-- Exercise --
From the entries that follow, copy each line in which "experiencia" appears.
=== Study material ===
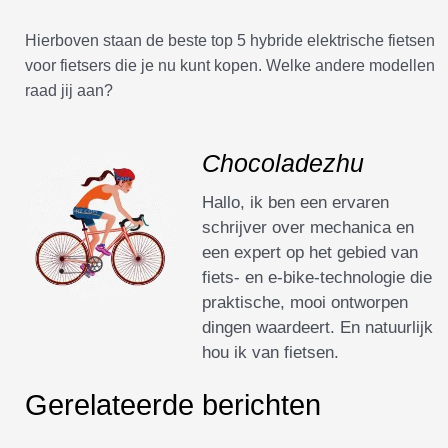
Hierboven staan de beste top 5 hybride elektrische fietsen
voor fietsers die je nu kunt kopen. Welke andere modellen
raad jij aan?
Chocoladezhu
Hallo, ik ben een ervaren
schrijver over mechanica en
een expert op het gebied van
fiets- en e-bike-technologie die
praktische, mooi ontworpen
dingen waardeert. En natuurlijk
hou ik van fietsen.
Gerelateerde berichten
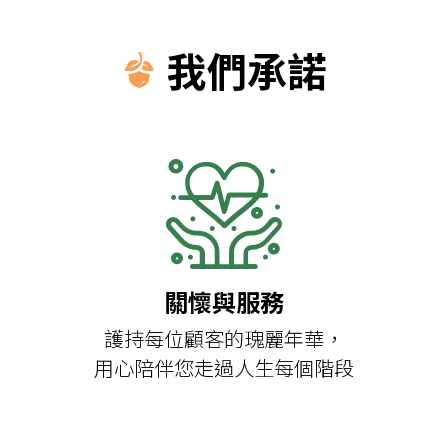
我們承諾
關懷與服務
護持每位顧客的瑰麗年華，
用心陪伴您走過人生每個階段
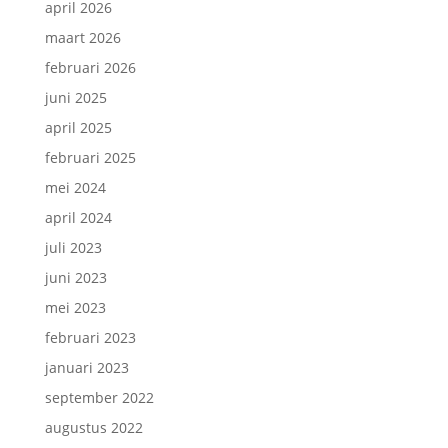
april 2026
maart 2026
februari 2026
juni 2025
april 2025
februari 2025
mei 2024
april 2024
juli 2023
juni 2023
mei 2023
februari 2023
januari 2023
september 2022
augustus 2022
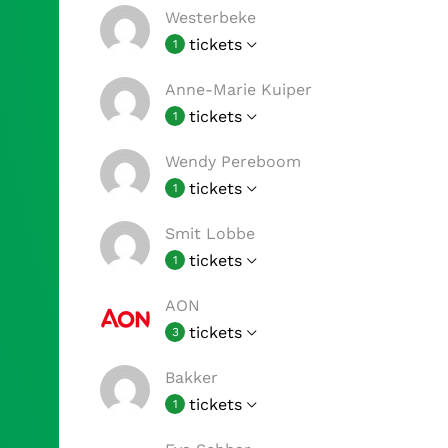
Westerbeke
tickets
1
Anne-Marie Kuiper
tickets
1
Wendy Pereboom
tickets
1
Smit Lobbe
tickets
1
AON
tickets
3
Bakker
tickets
1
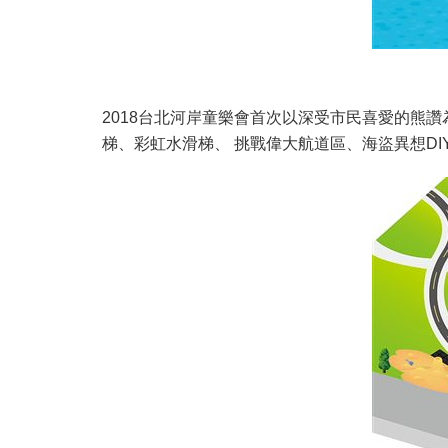
2018台北河岸童樂會首次以深受市民喜愛的熊
梯、彩虹水滑梯、 挑戰偉大航道區、海盜異想D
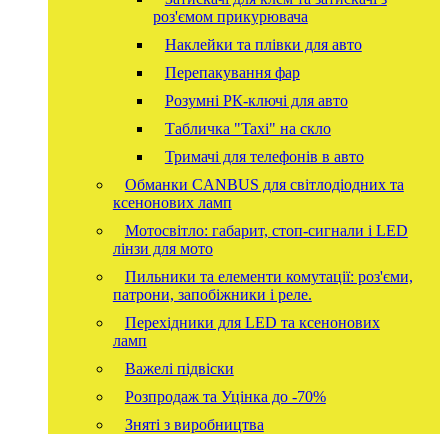
роз'ємом прикурювача
Наклейки та плівки для авто
Перепакування фар
Розумні РК-ключі для авто
Табличка "Taxi" на скло
Тримачі для телефонів в авто
Обманки CANBUS для світлодіодних та
ксенонових ламп
Мотосвітло: габарит, стоп-сигнали і LED
лінзи для мото
Пильники та елементи комутації: роз'єми,
патрони, запобіжники і реле.
Перехідники для LED та ксенонових
ламп
Важелі підвіски
Розпродаж та Уцінка до -70%
Зняті з виробництва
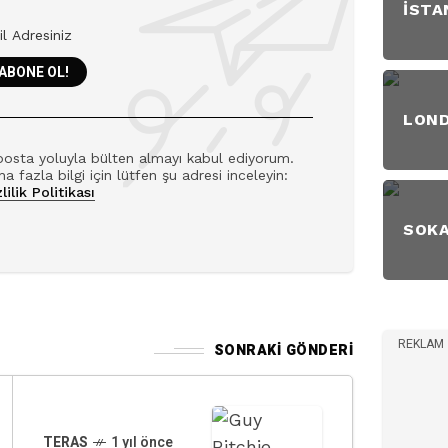
İSTA
LON
posta yoluyla bülten almayı kabul ediyorum.
a fazla bilgi için lütfen şu adresi inceleyin:
lilik Politikası
SOK
REKLAM
SONRAKI GÖNDERI
TERAS
1 yıl önce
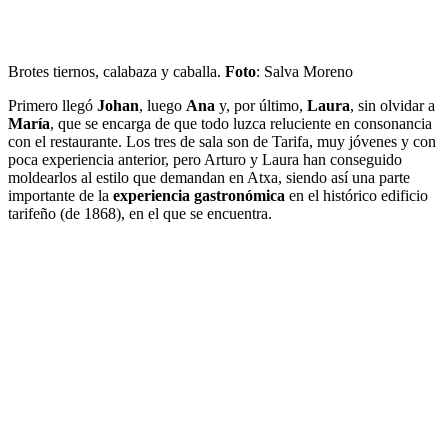
Brotes tiernos, calabaza y caballa.
Foto
: Salva Moreno
Primero llegó
Johan
, luego
Ana
y, por último,
Laura
, sin olvidar a
María
, que se encarga de que todo luzca reluciente en consonancia
con el restaurante. Los tres de sala son de Tarifa, muy jóvenes y con
poca experiencia anterior, pero Arturo y Laura han conseguido
moldearlos al estilo que demandan en Atxa, siendo así una parte
importante de la
experiencia gastronómica
en el histórico edificio
tarifeño (de 1868), en el que se encuentra.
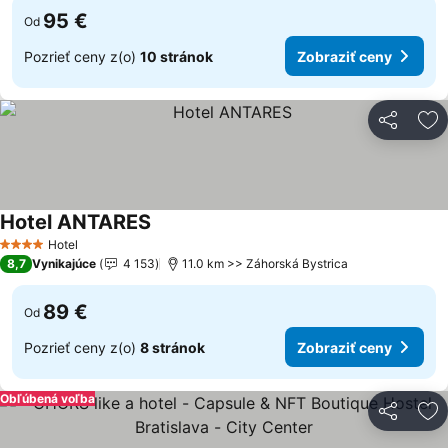
95 €
Od
Pozrieť ceny z(o)
10 stránok
Zobraziť ceny
Zdieľať
Pr
Hotel ANTARES
Hotel
4 Počet hviezdičiek
8,7
Vynikajúce
4 153
11.0 km >> Záhorská Bystrica
89 €
Od
Pozrieť ceny z(o)
8 stránok
Zobraziť ceny
Obľúbená voľba
Zdieľať
Pr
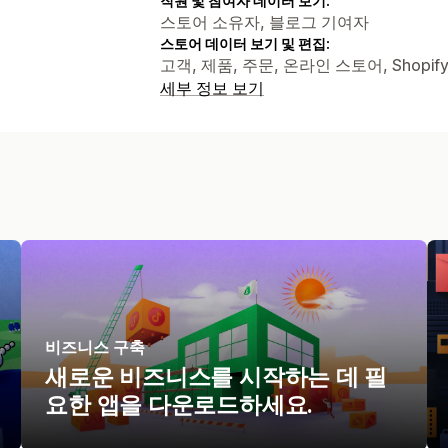
직원 및 참여자 데이터 보기:
스토어 소유자, 블로그 기여자
스토어 데이터 보기 및 편집:
고객, 제품, 주문, 온라인 스토어, Shopif
세부 정보 보기
비즈니스 구축
새로운 비즈니스를 시작하는 데 필
요한 앱을 다운로드하세요.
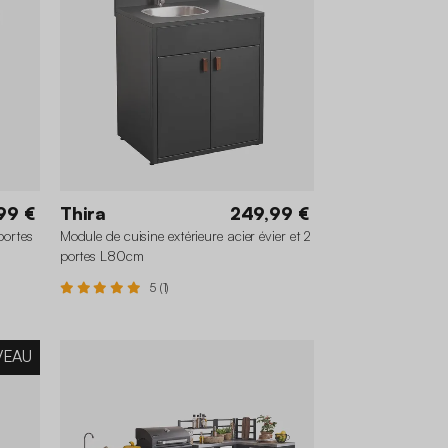
99 €
Thira
249,99 €
portes
Module de cuisine extérieure acier évier et 2
portes L80cm
5 (1)
VEAU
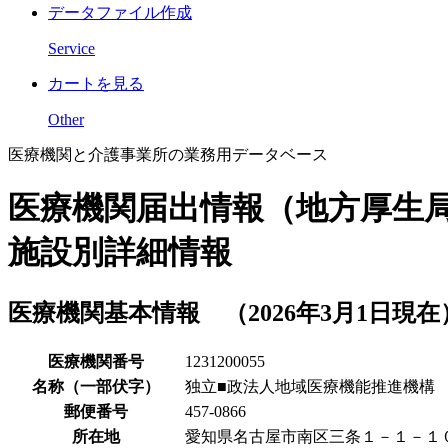
データファイル作成
Service
カートを見る
Other
医療機関と介護事業所の業務用データベース
医療機関届出情報（地方厚生
施設別詳細情報
医療機関基本情報 （2026年3月1日現在
医療機関番号
1231200055
名称（一部伏字）
独立■政法人地域医療機能推進機構
郵便番号
457-0866
所在地
愛知県名古屋市南区三条１－１－１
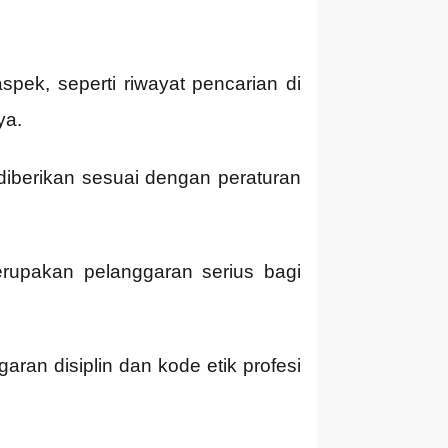
ek, seperti riwayat pencarian di
ya.
 diberikan sesuai dengan peraturan
rupakan pelanggaran serius bagi
ran disiplin dan kode etik profesi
===
-- Task solution --
poca experiencia anterior, pero Arturo y Laura han conseguido
experiencia gastronómica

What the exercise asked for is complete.